Roof Ventilation Benefits:
- Roof Ventilation removes excessive heat from the roof space.
- Improve indoor heat in summer.
- WhirlyBird roof ventilators reduce the potential for condensation and mould in the roof space.
- Moist damp air is exhausted from home in winter.
- Importantly roof ventilators do not need wind to extract heat from the roof. As a result of heat build-up in the roof space, the pressure activates the roof ventilator.
Importantly when considering things to consider when building a new house, roof insulation with double glazed windows should be top of the list. In South Africa, we install several roof insulation products in homes. However, in Hospitals and Schools, only roof insulation products that are non-combustible may be installed. The reason for only A1 “Non-combustible” insulation is purely for the safety of large volumes of people.
However, in your home, it is easier to escape in the case of a fire. For this reason, installing insulation that is combustible insulation like polyester insulation and blown-in cellulose insulation is allowed.
Types of Roof Insulation
As much as 45% of all heat gain and loss is via the ceiling. We will look at the combustible insulation products as well as the non-combustible insulation for roofs. For all insulation prices, visit our price list.
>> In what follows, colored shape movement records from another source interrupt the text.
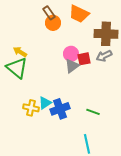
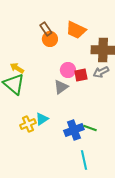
gray triangle: (72, 66) -> (61, 87), moved
yellow cross: (31, 108) -> (28, 124), turned -35
blue cross: (60, 109) -> (74, 130), moved

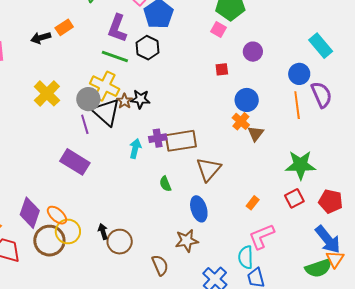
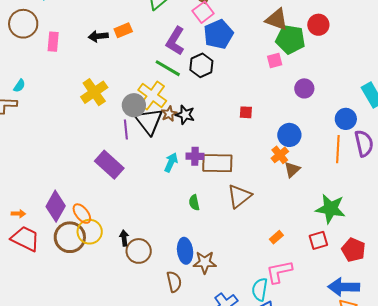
pink square: (219, 29) -> (275, 61), turned 35
red square: (222, 69) -> (246, 112), moved
blue ellipse: (199, 209) -> (185, 251), moved
blue arrow: (328, 240) -> (344, 287), turned 120

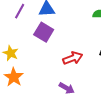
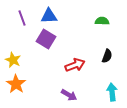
purple line: (20, 11) -> (22, 18), turned -49

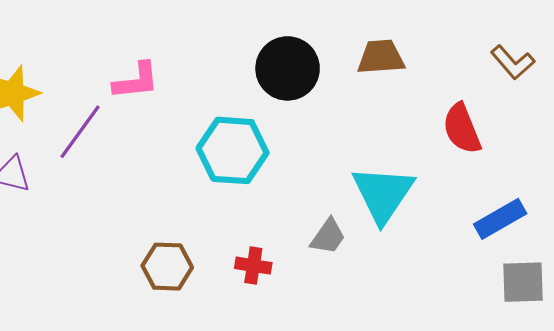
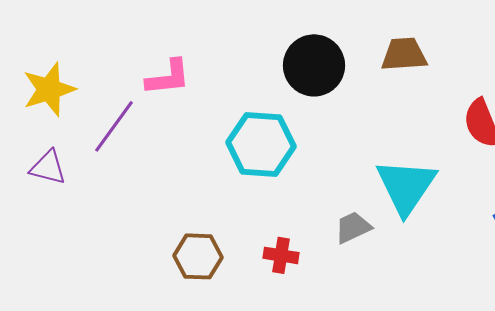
gray trapezoid: (328, 236) -> (353, 227), turned -150

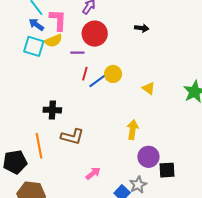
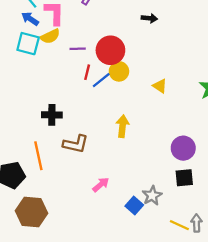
red circle: (95, 34) -> (110, 50), moved
yellow arrow: (133, 130) -> (122, 126), moved
purple circle: (148, 157) -> (183, 148), moved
Non-Combustible Roof Insulation:
Aerolite Insulation: Now regarded as one of the most advanced insulation products for roofs. Produced with TEL Fiberizing technology, the new Aerolite has superior thermal properties. Aerolite Insulation is one of the most important things to consider when building a new house. Get Aerolite prices here.
Aerolite Grade: A/1 Non-combustible.
The specified insulation for hospitals and schools is Aerolite Insulation.
Aerolite is one of the most advanced Thermal Insulation available.
Excellent noise reduction properties.
Isotherm Insulation: Sadly no longer SABS approved. The polyester insulation is dust-free ceiling insulation. Installing Isotherm insulation in homes is acceptable—however, you may not fit Isotherm in hospitals and schools. Get all the Isotherm Insulation prices here.
Cellulose Insulation: Cellulose Insulation is dust-like fine paper insulation. Not very popular in South Africa because of the dust factor, and most homes have downlights. It results in endless amounts of dust entering the house. However, the main danger is the 20% chemical mix in cellulose insulation.
Cellulose Insulation is Combustible with a BB/1/2 FIRE RATING.
Installing Cellulose insulation in hospitals and schools is not allowed.